Planning and Planting

We made our first pilgrimage to the Curb Market this morning, and came home with the world's best pimento cheese ( from Real Catering-- studded with thick-cut bacon and with a hint of worcestershire!), some trailing rosemary--something I've never seen before--and a new Provence lavender. With temperatures in the 70's and a spring wind blowing, I set out to do what I've put off for too long-- mapping out the garden in my sketchbook. This past autumn's pregnancy kept me from spending much time in the garden, and I had to think very hard to remember what lies beneath the dried remnants of last summer's mulch.

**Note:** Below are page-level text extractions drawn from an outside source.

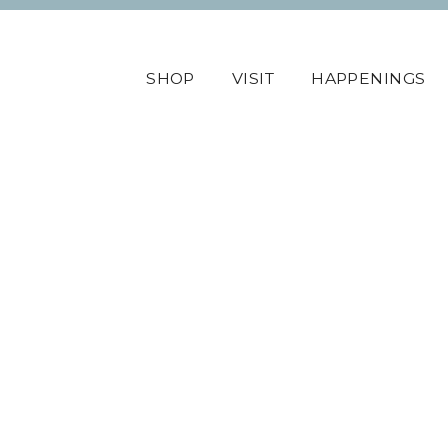
SHOP
VISIT
HAPPENINGS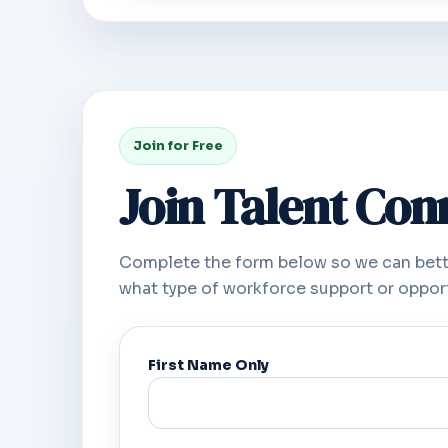
Join for Free
Join Talent Co
Complete the form below so we can bett
what type of workforce support or opport
First Name Only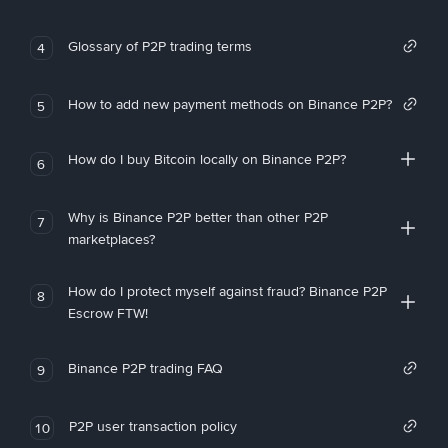
Glossary of P2P trading terms
4
How to add new payment methods on Binance P2P?
5
How do I buy Bitcoin locally on Binance P2P?
6
Why is Binance P2P better than other P2P
7
marketplaces?
How do I protect myself against fraud? Binance P2P
8
Escrow FTW!
Binance P2P trading FAQ
9
P2P user transaction policy
10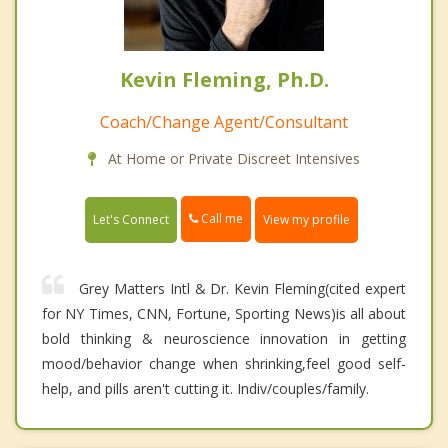
Kevin Fleming, Ph.D.
Coach/Change Agent/Consultant
At Home or Private Discreet Intensives
Call me
Let's Connect
View my profile
Grey Matters Intl & Dr. Kevin Fleming(cited expert
for NY Times, CNN, Fortune, Sporting News)is all about
bold thinking & neuroscience innovation in getting
mood/behavior change when shrinking,feel good self-
help, and pills aren't cutting it. Indiv/couples/family.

Our garden is filled with pass-along plants-- some with their roots as far back as my great-great-Grandmother's garden. When we sold our old house two years ago we actually dug up more yard than we left, and many of those plants have found their home in the garden of the new house. These bearded iris-- white with pale-purple hearts-- were rescued from a thick layer of undergrowth at the old house. A climbing pink rose-- grown from a clipping my own mother took from a wild bush while she was pregnant with me-- that has grown on the fence of every home I've ever lived in is putting out its first growth of the season. And peonies from my grandparents' farm are peeking through the earth. My mind is filled with plans and my hands are deep in the dirt. Life is good, good.


Not just a talented poet and a brilliant attorney-- he builds fences, too! A corner of one of Adam's beautiful creations.